Nigerians have been told that if they do not kill corruption, corruption will kill Nigeria. Agreed; but are we really fighting in a manner as to win the war?

The conditions that will make Nigeria win the war are simply not there. Forget the propagandistic postulations of the Government of the day. After all, we all heard the same stories under Obasanjo, Yar’Adua and Jonathan. Do not forget, PDP set up the EFCC and ICPC and corruption grew only larger under their watch.

Surprisingly, the conditions to make the nation do away with corruption are relatively simple.: To begin with, government has to offer the civil servants a living wage.

A living wage is the minimum income necessary for a worker to meet their basic needs.

This is not necessarily the same as subsistence, which refers to a biological minimum, though the two terms are commonly confused.

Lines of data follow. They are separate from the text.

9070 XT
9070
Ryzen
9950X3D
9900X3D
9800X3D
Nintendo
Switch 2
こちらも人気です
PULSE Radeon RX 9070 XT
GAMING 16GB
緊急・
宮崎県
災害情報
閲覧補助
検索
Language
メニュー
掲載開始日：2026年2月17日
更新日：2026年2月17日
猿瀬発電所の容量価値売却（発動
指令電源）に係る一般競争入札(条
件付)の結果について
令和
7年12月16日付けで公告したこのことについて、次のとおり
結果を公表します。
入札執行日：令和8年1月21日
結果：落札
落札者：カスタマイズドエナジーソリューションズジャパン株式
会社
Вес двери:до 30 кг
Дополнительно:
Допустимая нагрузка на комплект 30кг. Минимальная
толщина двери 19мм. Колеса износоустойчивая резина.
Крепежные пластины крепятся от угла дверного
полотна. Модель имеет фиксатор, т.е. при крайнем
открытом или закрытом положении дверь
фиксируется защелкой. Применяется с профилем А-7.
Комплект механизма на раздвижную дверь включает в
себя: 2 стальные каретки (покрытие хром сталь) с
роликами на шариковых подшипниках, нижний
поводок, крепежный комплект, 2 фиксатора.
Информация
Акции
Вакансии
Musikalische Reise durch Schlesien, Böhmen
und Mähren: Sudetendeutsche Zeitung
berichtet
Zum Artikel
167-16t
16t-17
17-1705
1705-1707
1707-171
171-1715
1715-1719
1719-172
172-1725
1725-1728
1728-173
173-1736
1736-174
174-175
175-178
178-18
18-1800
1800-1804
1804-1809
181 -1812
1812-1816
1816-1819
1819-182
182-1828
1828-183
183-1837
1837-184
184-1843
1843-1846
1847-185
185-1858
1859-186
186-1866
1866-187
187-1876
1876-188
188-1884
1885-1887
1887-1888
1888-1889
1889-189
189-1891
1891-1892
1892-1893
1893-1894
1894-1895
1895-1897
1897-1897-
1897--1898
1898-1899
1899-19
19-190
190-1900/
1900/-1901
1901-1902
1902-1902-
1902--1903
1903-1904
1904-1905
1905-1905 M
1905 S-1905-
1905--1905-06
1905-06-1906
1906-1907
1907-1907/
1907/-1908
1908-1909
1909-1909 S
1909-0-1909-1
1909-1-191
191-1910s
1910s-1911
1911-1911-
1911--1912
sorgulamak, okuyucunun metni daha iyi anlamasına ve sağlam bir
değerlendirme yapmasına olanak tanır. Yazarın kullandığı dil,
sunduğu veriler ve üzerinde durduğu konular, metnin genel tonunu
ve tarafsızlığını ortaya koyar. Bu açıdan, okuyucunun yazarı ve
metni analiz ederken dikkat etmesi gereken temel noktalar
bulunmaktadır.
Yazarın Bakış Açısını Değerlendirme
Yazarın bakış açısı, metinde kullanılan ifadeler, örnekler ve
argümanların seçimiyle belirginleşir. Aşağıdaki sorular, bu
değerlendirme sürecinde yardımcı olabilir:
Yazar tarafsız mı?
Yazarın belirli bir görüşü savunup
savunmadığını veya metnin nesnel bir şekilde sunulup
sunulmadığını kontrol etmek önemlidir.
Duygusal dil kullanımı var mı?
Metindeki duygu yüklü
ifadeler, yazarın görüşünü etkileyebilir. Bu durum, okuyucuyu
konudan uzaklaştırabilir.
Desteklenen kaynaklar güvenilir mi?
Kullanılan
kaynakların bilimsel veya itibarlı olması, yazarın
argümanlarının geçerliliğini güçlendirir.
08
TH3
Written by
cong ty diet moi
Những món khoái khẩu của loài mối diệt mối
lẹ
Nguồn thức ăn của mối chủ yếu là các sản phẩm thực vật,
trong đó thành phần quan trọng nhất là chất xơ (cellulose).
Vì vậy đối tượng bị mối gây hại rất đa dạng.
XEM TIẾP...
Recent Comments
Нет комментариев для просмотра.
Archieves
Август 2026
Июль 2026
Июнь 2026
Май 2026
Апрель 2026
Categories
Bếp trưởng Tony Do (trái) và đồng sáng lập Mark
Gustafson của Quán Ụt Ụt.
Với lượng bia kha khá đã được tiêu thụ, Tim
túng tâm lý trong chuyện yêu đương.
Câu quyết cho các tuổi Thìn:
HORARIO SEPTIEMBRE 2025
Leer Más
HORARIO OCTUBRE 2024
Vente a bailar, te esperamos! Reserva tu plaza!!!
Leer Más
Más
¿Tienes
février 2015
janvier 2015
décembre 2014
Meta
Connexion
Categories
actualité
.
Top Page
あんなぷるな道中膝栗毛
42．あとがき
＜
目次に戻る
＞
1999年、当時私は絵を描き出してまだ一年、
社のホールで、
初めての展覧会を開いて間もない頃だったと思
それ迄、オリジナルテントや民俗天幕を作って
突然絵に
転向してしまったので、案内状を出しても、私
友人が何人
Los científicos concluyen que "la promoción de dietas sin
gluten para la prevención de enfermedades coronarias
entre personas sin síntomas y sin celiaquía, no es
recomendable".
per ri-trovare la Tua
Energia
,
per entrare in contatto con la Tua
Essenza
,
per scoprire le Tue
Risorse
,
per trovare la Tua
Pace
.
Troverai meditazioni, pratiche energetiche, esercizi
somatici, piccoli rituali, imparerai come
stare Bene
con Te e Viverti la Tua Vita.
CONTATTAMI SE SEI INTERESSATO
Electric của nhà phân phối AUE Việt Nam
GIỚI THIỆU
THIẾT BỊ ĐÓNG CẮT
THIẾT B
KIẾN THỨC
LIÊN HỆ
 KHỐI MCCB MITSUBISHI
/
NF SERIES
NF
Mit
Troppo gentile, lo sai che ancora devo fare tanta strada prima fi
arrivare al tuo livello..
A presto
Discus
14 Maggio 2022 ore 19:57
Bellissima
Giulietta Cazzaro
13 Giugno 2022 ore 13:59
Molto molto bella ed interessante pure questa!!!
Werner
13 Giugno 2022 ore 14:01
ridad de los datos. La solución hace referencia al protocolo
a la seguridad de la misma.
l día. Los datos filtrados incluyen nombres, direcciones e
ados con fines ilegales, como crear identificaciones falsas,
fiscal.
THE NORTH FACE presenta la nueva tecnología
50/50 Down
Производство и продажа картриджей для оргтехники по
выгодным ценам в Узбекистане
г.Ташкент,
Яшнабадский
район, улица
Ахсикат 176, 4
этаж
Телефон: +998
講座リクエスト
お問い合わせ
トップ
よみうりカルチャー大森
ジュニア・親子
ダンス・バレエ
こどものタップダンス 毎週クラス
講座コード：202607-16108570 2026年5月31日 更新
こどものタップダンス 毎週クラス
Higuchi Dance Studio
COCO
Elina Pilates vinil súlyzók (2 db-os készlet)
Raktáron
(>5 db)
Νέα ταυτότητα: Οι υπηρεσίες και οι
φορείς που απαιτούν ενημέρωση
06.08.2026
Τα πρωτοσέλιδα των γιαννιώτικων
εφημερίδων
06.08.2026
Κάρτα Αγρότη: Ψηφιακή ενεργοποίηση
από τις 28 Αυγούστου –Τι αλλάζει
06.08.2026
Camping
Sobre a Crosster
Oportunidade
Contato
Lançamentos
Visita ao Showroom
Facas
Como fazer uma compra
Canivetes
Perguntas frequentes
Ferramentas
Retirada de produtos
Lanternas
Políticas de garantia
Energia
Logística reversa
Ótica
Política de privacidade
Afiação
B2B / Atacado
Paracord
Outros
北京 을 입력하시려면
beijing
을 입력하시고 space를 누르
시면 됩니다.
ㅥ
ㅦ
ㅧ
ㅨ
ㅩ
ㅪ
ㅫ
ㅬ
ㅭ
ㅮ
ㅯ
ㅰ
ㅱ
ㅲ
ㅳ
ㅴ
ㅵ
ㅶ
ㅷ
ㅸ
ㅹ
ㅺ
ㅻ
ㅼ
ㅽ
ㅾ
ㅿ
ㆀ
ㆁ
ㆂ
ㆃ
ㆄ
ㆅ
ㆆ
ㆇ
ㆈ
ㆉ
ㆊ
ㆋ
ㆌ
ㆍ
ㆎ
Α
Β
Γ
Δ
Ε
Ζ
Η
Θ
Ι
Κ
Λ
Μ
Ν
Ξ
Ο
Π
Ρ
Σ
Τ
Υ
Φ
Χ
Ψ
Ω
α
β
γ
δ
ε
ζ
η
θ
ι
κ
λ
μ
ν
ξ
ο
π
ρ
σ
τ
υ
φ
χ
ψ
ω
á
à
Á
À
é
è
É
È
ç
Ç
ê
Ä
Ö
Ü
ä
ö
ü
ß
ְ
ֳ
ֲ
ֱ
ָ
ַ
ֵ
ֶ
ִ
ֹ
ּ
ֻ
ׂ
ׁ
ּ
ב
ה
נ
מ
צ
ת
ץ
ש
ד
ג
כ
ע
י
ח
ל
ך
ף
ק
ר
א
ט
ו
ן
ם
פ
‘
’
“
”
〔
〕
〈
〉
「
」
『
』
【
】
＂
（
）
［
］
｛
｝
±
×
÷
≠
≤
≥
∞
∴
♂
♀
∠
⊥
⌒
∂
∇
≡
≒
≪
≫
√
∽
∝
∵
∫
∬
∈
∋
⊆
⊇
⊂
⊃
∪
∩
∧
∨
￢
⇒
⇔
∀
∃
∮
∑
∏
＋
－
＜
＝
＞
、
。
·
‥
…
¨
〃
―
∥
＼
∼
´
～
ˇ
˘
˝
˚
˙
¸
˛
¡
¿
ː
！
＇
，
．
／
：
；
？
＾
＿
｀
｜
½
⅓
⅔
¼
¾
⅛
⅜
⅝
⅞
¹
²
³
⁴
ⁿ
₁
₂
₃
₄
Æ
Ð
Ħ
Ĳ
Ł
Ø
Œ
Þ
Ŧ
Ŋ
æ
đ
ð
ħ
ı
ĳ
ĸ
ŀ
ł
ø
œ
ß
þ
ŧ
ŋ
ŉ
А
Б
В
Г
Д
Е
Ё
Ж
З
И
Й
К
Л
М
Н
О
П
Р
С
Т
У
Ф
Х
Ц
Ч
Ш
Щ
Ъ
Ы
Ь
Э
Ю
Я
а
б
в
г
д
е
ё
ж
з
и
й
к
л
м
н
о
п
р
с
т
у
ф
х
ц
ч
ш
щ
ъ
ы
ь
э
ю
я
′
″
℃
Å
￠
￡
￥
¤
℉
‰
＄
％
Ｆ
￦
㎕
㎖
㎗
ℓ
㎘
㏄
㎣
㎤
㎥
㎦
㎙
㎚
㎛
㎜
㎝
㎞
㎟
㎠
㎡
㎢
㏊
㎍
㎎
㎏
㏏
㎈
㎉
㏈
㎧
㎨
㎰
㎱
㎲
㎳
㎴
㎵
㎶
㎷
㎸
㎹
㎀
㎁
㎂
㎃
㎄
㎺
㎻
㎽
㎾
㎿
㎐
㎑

These needs include shelter (housing) and other incidentals such as clothing and food.

In some nations such as the United Kingdom and Switzerland, this standard generally means that a person working forty hours a week, with no additional income, should be able to afford the basics for quality of life, such as, food, shelter, utilities, transport, health care, minimal recreation, one course a year to upgrade their education, and childcare.

The living wage differs from the minimum wage in that the latter is set by law and can fail to meet the requirements to have a basic quality of life and leaves the family to rely on government and often illegal sources for additional income in uncivilized climes such as Nigeria.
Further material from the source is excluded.